# Dividing head ala Harold Hall



## Pete49 (Jun 19, 2012)

My take on the Harold Hall dividing head. Just finished and heres the photos
Pete


----------



## Charley Davidson (Jun 19, 2012)

Nice project, You have a link to the plans?


----------



## bcall2043 (Jun 19, 2012)

Pete49, 

Your project looks great! Is that an ER collet setup you used? Been looking for a quality one at a modest price. Getting mixed feed back on the import ones.



Charley Davidson said:


> Nice project, You have a link to the plans?



Charley,

Not sure about a link to the plans but found this link to Harold Hall's web site yesterday. http://www.homews.co.uk/

Benny


----------



## rickard (Jun 21, 2012)

Man I love it I've been looking at Divider Plans to scale down for small applications , and I think I found a Winner 
Thanks Pete


----------



## Pete49 (Jun 21, 2012)

bcall2043 said:


> Pete49,
> 
> Your project looks great! Is that an ER collet setup you used? Been looking for a quality one at a modest price. Getting mixed feed back on the import ones.
> 
> ...



Yep er collet ...the plan calls for a thread to match the your lathe spindle nose but I figure I can always make another spindle if I need it.
Plans are in his book in the workshop series #35
Pete


----------



## jumps4 (Jun 21, 2012)

nice job man
I was just talking to bennie (bcall2043) about the same thing i used to replicate a gear with broken teeth the only thing different is it has 2 index points so you will skip over the broken teeth and not loose position. now i can show him your pics thanks. mine had a threaded shaft on the outside and two cones. and a center support. the collet makes it a lot more useful
steve


----------



## HomeMetalMan (Jan 11, 2015)

I realise that this thread has been domant for quite some time but the  statistics for my website show that viewers are still comming to it via  this page.
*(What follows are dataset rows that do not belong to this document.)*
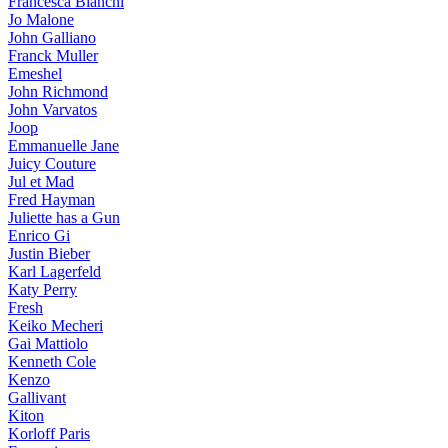
Francesca Bianchi
Jo Malone
John Galliano
Franck Muller
Emeshel
John Richmond
John Varvatos
Joop
Emmanuelle Jane
Juicy Couture
Jul et Mad
Fred Hayman
Juliette has a Gun
Enrico Gi
Justin Bieber
Karl Lagerfeld
Katy Perry
Fresh
Keiko Mecheri
Gai Mattiolo
Kenneth Cole
Kenzo
Gallivant
Kiton
Korloff Paris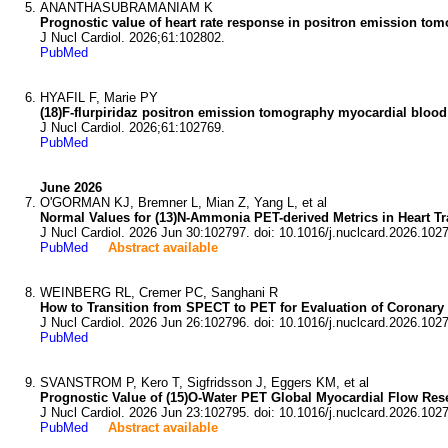
ANANTHASUBRAMANIAM K
Prognostic value of heart rate response in positron emission tomo
J Nucl Cardiol. 2026;61:102802.
PubMed
HYAFIL F, Marie PY
(18)F-flurpiridaz positron emission tomography myocardial blood 
J Nucl Cardiol. 2026;61:102769.
PubMed
June 2026
O'GORMAN KJ, Bremner L, Mian Z, Yang L, et al
Normal Values for (13)N-Ammonia PET-derived Metrics in Heart Tr
J Nucl Cardiol. 2026 Jun 30:102797. doi: 10.1016/j.nuclcard.2026.102
PubMed
Abstract available
WEINBERG RL, Cremer PC, Sanghani R
How to Transition from SPECT to PET for Evaluation of Coronary 
J Nucl Cardiol. 2026 Jun 26:102796. doi: 10.1016/j.nuclcard.2026.102
PubMed
SVANSTROM P, Kero T, Sigfridsson J, Eggers KM, et al
Prognostic Value of (15)O-Water PET Global Myocardial Flow Res
J Nucl Cardiol. 2026 Jun 23:102795. doi: 10.1016/j.nuclcard.2026.102
PubMed
Abstract available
I thought therefore that present day viewers may also like to see my original version. The pages also show the four gear setup (Pete's version can also be setup this way) which provides additonal divisions. This is included here  http://www.homews.co.uk/page132.html

Viewers may also find my pages on dividing methods useful http://www.homews.co.uk/page425.html

Like your version Pete, very good!

Harold Hall


----------



## basildoug10 (Mar 4, 2015)

Pete49 said:


> My take on the Harold Hall dividing head. Just finished and heres the photos
> Pete


Hi Pete, I hope I clicked on the "LIKE" tab, great looking dividing device. Excellent idea. I definitely need some thing like that.
regards Basildoug10


----------